I wanted to know how the cemetery deals respectfully with the remains that critters haul to the surface. Because of the extensive network of groundhog tunnels, there’s no way to know which casket parts, or body parts, come from which plot. And even if you were sure, you can’t just open up Aunt Susan’s grave to return her femur. (When I asked, one worker told me the largest bone someone ever found in the cemetery was a leg bone. A femur is the largest leg bone I can name, but it could just as easily have been a tibia.)

So what happens to the bones?

Cemetery workers fill the groundhog hole with whatever the critter has dug up – casket parts or bones or whatever else they’ve uncovered – and then they fill the hole with dirt. The theory, I assume, is that the groundhog will find another place to live and the spirits of the dead will understand the living have done the best they can under the circumstances.

One staff member explained that it’s a delicate balance between managing wildlife and caring for the remains of others’ loved ones. The cemetery is gorgeous – woods, grassy areas, hills and vales. It’s truly a beautiful place to be buried, and offers almost 200 acres of nature in the middle of the city, a place where you find bikers and joggers and people walking dogs. The living enjoy it as much as the dead, and clearly the animals are thrilled to be there, too.

But when they get to be a problem, when they’re wreaking havoc on graves, for example, traps are set and the critters are humanely relocated to wooded areas outside of the city. But even that’s not always easy to accomplish; walkers in the cemetery often open the traps to let the groundhogs loose. Not only does it thwart the cemetery’s efforts, it puts the human who opened the trap in danger.

Newsflash: Groundhogs bite.

When I walked by the first hole a few days later, it was clear the groundhog had not gotten the memo that this hole was closed for business. He’d burrowed back in and thrown out the casket handles and knobs, settling back into his old digs. The bone wasn’t anywhere in sight, so I assume he decided to get with the program and show some respect for his underground neighbors.
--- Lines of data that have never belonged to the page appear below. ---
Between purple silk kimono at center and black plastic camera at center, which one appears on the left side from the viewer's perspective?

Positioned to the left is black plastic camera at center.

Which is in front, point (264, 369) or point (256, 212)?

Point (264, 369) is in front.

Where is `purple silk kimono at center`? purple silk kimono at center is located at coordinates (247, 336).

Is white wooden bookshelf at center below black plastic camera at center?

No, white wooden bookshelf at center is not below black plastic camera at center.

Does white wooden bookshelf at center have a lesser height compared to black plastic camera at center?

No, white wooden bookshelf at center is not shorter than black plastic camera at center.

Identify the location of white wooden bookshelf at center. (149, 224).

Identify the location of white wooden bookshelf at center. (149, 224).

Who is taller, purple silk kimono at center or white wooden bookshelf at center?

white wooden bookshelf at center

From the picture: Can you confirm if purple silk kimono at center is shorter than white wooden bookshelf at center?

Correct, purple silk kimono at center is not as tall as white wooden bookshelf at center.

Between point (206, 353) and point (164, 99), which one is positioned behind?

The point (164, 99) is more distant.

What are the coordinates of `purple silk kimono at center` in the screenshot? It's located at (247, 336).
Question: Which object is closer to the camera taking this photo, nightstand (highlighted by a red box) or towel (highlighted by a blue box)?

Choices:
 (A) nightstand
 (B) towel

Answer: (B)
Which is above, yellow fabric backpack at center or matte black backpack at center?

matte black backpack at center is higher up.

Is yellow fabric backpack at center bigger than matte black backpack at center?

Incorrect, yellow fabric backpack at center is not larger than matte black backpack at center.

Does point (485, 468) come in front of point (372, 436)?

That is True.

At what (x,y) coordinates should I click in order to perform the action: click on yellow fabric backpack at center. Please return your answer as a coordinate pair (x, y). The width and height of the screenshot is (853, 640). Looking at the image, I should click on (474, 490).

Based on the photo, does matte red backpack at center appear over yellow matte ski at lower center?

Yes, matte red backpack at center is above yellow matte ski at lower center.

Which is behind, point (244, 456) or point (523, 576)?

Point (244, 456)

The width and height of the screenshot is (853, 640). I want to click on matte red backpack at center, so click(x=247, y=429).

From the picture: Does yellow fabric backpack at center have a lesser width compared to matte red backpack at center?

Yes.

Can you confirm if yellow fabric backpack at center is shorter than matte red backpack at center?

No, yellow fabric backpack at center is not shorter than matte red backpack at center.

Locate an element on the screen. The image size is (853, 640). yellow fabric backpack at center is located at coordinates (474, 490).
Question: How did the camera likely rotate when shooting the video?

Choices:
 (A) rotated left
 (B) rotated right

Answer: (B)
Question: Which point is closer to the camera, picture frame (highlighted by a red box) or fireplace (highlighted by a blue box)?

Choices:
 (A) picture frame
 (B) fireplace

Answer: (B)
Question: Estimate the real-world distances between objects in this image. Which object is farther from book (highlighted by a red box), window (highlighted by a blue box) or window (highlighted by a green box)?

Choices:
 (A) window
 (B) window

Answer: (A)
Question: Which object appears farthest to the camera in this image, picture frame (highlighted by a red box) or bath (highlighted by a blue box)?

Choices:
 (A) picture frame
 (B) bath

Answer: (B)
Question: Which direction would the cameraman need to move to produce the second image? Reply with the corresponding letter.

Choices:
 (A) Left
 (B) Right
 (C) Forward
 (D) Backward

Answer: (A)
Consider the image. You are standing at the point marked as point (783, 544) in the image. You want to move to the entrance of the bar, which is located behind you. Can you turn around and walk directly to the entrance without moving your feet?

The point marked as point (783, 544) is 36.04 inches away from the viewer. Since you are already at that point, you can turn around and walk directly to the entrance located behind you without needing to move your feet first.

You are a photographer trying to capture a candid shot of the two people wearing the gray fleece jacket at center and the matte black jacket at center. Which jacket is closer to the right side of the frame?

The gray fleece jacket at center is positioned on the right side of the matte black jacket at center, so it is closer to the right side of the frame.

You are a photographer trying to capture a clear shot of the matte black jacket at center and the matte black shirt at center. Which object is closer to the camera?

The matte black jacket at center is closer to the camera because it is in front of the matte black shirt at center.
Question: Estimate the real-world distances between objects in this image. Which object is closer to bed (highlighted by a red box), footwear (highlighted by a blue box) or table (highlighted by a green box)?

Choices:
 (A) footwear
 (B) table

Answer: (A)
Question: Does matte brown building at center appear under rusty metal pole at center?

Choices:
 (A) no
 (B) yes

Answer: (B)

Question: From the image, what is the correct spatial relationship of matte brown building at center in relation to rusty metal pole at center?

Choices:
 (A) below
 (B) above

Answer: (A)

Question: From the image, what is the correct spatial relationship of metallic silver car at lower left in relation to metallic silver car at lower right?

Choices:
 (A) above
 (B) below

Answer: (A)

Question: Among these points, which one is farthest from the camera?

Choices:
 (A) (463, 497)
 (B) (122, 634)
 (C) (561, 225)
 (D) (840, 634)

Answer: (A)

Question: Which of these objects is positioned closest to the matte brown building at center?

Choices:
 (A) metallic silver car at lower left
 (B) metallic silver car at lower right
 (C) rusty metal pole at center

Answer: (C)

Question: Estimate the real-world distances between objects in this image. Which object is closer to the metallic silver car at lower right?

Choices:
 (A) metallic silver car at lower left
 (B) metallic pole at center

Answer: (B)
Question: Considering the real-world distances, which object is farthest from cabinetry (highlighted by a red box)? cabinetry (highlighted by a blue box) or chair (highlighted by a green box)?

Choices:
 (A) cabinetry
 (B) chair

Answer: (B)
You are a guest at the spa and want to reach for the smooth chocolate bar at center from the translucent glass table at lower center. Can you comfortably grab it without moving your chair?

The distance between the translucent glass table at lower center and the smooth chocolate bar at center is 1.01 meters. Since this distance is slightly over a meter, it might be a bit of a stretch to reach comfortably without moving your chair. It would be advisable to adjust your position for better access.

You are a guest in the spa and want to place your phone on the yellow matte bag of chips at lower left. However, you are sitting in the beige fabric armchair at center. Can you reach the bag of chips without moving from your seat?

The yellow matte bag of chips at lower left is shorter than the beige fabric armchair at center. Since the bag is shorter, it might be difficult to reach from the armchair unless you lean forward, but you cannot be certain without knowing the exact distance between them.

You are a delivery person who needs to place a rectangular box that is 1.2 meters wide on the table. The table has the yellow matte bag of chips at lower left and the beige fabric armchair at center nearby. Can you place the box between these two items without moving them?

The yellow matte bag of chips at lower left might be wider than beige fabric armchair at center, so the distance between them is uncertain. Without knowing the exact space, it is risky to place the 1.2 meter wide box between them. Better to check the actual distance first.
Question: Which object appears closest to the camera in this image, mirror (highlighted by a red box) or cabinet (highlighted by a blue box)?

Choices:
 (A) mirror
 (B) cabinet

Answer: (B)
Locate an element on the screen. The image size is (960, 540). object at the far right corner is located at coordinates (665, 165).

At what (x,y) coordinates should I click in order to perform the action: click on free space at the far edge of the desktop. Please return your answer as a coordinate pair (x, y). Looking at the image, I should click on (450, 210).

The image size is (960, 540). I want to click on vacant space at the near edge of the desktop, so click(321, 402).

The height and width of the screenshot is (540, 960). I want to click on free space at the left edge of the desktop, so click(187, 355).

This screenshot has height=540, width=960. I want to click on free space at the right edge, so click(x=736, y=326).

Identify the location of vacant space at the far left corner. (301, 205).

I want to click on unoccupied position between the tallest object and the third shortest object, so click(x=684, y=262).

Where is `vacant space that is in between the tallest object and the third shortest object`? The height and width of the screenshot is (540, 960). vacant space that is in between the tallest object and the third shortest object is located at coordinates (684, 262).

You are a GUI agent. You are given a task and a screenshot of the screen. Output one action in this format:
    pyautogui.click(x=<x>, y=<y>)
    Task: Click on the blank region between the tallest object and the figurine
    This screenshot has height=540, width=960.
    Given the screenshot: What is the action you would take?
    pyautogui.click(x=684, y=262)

I’m still curious: what does it looks like down that groundhog hole? Has he scavenged any other interesting things, like jewelry? Teeth? Articles of clothing? When he burrows through a coffin, does he set up camp inside or just burrow out the other side and move on with his business? Do the dead mind the disturbance or are they grateful for the company?

And what about those bones, permanently dislocated from their owners? When I was a child, a pastor told our congregation that when our bodies are resurrected they will come together to be made whole before we ascend to the heavens. That made organ donation a dangerous prospect. As a child, I had nightmares about being being called up from the grave in the Rapture, only to have living humans explode as my donated organs were called back to their original home.

The experience with the groundhog and his underground activities only reinforced something I’ve believed for a very long time, that we are not bodies with souls but instead souls with bodies, and that when we shed our mortal homes our spirits journey on while our earthly shells return to the ground, to the elements, to dust. We are one with the earth, and with its creatures, both above and below ground.